Saved entries
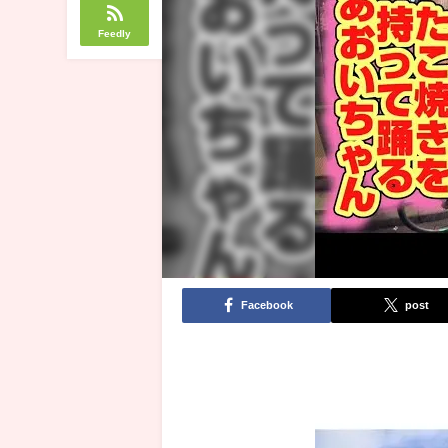
Feedly
Facebook
post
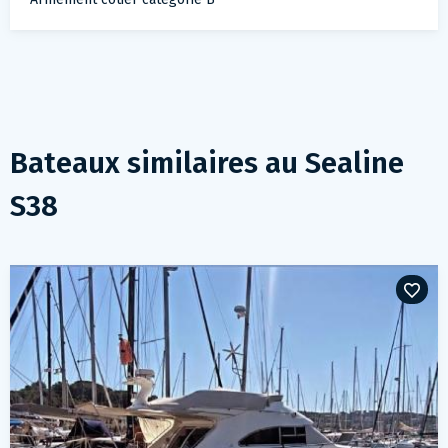
Bateaux similaires au
Sealine
S38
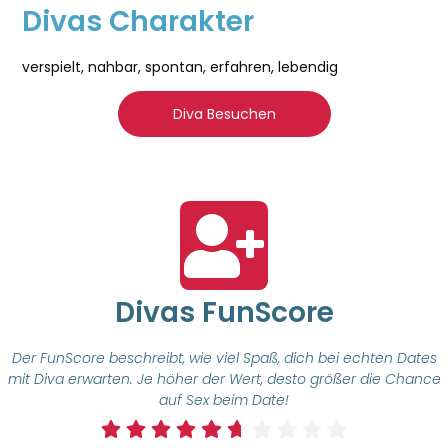
Divas Charakter
verspielt, nahbar, spontan, erfahren, lebendig
Diva Besuchen
Divas FunScore
Der FunScore beschreibt, wie viel Spaß, dich bei echten Dates
mit Diva erwarten. Je höher der Wert, desto größer die Chance
auf Sex beim Date!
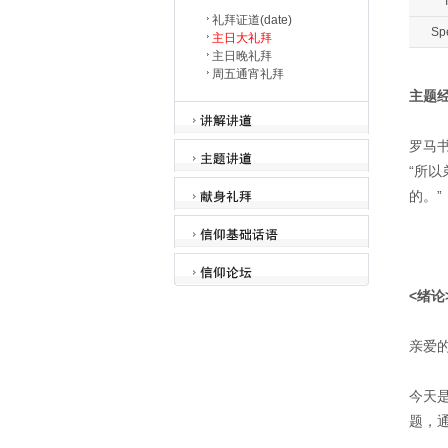
T
礼拜证道(date)
Sp
主日大礼拜
主日晚礼拜
周五通宵礼拜
主题
罗马书
“所
的。”
<绪论
亲爱的
今天
题，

The task
Lines with "FunScore" in the records: how many are there? Give only the number.

Answer box
2